* [Work order] Restate exactly, and only, the lines from the one containing "The Book of Mormon" through the end of the entries, keeping both endpoints.

* [Records for processing]
==================================================

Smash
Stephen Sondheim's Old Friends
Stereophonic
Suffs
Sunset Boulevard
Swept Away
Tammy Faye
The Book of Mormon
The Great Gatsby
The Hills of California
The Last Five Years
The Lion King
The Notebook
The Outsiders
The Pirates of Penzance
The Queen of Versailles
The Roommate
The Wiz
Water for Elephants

==================================================

* [Solved problem]
The Book of Mormon
The Great Gatsby
The Hills of California
The Last Five Years
The Lion King
The Notebook
The Outsiders
The Pirates of Penzance
The Queen of Versailles
The Roommate
The Wiz
Water for Elephants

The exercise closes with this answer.